Saved data entries ->
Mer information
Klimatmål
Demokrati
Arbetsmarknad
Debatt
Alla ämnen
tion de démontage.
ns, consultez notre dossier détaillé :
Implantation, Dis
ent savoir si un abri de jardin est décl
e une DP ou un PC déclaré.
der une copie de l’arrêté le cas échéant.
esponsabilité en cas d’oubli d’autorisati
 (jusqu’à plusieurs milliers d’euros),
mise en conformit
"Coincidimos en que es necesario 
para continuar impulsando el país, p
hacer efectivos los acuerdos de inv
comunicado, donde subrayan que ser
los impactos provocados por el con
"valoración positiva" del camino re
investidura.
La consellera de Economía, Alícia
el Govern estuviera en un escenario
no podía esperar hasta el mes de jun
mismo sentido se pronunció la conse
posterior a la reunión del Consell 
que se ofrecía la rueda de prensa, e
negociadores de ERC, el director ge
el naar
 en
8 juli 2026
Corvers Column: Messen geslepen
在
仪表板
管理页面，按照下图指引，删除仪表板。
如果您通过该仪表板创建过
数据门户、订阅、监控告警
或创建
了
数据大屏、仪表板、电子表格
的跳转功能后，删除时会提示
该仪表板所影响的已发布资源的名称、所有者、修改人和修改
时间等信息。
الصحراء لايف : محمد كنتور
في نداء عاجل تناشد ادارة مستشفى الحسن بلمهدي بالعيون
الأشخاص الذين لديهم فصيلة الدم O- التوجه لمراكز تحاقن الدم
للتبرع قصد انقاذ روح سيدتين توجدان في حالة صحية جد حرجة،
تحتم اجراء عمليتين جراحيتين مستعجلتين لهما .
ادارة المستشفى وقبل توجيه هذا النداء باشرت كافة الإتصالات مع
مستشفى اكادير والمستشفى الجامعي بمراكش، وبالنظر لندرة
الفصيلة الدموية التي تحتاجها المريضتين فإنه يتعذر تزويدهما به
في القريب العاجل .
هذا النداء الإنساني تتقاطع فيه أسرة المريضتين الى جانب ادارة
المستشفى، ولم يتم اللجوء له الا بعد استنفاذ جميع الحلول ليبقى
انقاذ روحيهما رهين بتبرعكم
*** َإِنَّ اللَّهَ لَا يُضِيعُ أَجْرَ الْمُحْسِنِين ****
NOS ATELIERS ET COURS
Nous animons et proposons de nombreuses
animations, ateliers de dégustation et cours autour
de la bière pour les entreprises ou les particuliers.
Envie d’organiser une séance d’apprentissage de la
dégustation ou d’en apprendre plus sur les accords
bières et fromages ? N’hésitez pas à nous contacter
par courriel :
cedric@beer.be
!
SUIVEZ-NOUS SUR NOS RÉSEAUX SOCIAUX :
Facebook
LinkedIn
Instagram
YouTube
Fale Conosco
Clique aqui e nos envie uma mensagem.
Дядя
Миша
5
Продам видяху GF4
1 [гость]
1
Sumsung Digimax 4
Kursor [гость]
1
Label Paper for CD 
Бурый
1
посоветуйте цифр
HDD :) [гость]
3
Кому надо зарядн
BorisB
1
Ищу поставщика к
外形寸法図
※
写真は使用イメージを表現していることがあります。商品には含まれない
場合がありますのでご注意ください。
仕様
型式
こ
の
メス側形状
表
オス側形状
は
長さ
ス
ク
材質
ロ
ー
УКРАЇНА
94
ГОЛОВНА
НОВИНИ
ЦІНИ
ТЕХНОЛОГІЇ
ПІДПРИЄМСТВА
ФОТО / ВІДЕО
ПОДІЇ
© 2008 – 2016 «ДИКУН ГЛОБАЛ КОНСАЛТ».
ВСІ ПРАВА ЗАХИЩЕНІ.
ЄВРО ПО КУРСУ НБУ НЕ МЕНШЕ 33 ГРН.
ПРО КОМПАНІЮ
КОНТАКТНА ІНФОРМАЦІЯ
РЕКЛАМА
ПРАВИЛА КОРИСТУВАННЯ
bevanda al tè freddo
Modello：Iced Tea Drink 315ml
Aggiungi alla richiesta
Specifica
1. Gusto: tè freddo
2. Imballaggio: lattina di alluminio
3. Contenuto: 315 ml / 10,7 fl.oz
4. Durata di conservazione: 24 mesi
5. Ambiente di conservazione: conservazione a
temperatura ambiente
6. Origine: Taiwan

What to do ->
Give back the whole of the data above, exactly as written.

Task response ->
Mer information
Klimatmål
Demokrati
Arbetsmarknad
Debatt
Alla ämnen
tion de démontage.
ns, consultez notre dossier détaillé :
Implantation, Dis
ent savoir si un abri de jardin est décl
e une DP ou un PC déclaré.
der une copie de l’arrêté le cas échéant.
esponsabilité en cas d’oubli d’autorisati
 (jusqu’à plusieurs milliers d’euros),
mise en conformit
"Coincidimos en que es necesario 
para continuar impulsando el país, p
hacer efectivos los acuerdos de inv
comunicado, donde subrayan que ser
los impactos provocados por el con
"valoración positiva" del camino re
investidura.
La consellera de Economía, Alícia
el Govern estuviera en un escenario
no podía esperar hasta el mes de jun
mismo sentido se pronunció la conse
posterior a la reunión del Consell 
que se ofrecía la rueda de prensa, e
negociadores de ERC, el director ge
el naar
 en
8 juli 2026
Corvers Column: Messen geslepen
在
仪表板
管理页面，按照下图指引，删除仪表板。
如果您通过该仪表板创建过
数据门户、订阅、监控告警
或创建
了
数据大屏、仪表板、电子表格
的跳转功能后，删除时会提示
该仪表板所影响的已发布资源的名称、所有者、修改人和修改
时间等信息。
الصحراء لايف : محمد كنتور
في نداء عاجل تناشد ادارة مستشفى الحسن بلمهدي بالعيون
الأشخاص الذين لديهم فصيلة الدم O- التوجه لمراكز تحاقن الدم
للتبرع قصد انقاذ روح سيدتين توجدان في حالة صحية جد حرجة،
تحتم اجراء عمليتين جراحيتين مستعجلتين لهما .
ادارة المستشفى وقبل توجيه هذا النداء باشرت كافة الإتصالات مع
مستشفى اكادير والمستشفى الجامعي بمراكش، وبالنظر لندرة
الفصيلة الدموية التي تحتاجها المريضتين فإنه يتعذر تزويدهما به
في القريب العاجل .
هذا النداء الإنساني تتقاطع فيه أسرة المريضتين الى جانب ادارة
المستشفى، ولم يتم اللجوء له الا بعد استنفاذ جميع الحلول ليبقى
انقاذ روحيهما رهين بتبرعكم
*** َإِنَّ اللَّهَ لَا يُضِيعُ أَجْرَ الْمُحْسِنِين ****
NOS ATELIERS ET COURS
Nous animons et proposons de nombreuses
animations, ateliers de dégustation et cours autour
de la bière pour les entreprises ou les particuliers.
Envie d’organiser une séance d’apprentissage de la
dégustation ou d’en apprendre plus sur les accords
bières et fromages ? N’hésitez pas à nous contacter
par courriel :
cedric@beer.be
!
SUIVEZ-NOUS SUR NOS RÉSEAUX SOCIAUX :
Facebook
LinkedIn
Instagram
YouTube
Fale Conosco
Clique aqui e nos envie uma mensagem.
Дядя
Миша
5
Продам видяху GF4
1 [гость]
1
Sumsung Digimax 4
Kursor [гость]
1
Label Paper for CD 
Бурый
1
посоветуйте цифр
HDD :) [гость]
3
Кому надо зарядн
BorisB
1
Ищу поставщика к
外形寸法図
※
写真は使用イメージを表現していることがあります。商品には含まれない
場合がありますのでご注意ください。
仕様
型式
こ
の
メス側形状
表
オス側形状
は
長さ
ス
ク
材質
ロ
ー
УКРАЇНА
94
ГОЛОВНА
НОВИНИ
ЦІНИ
ТЕХНОЛОГІЇ
ПІДПРИЄМСТВА
ФОТО / ВІДЕО
ПОДІЇ
© 2008 – 2016 «ДИКУН ГЛОБАЛ КОНСАЛТ».
ВСІ ПРАВА ЗАХИЩЕНІ.
ЄВРО ПО КУРСУ НБУ НЕ МЕНШЕ 33 ГРН.
ПРО КОМПАНІЮ
КОНТАКТНА ІНФОРМАЦІЯ
РЕКЛАМА
ПРАВИЛА КОРИСТУВАННЯ
bevanda al tè freddo
Modello：Iced Tea Drink 315ml
Aggiungi alla richiesta
Specifica
1. Gusto: tè freddo
2. Imballaggio: lattina di alluminio
3. Contenuto: 315 ml / 10,7 fl.oz
4. Durata di conservazione: 24 mesi
5. Ambiente di conservazione: conservazione a
temperatura ambiente
6. Origine: Taiwan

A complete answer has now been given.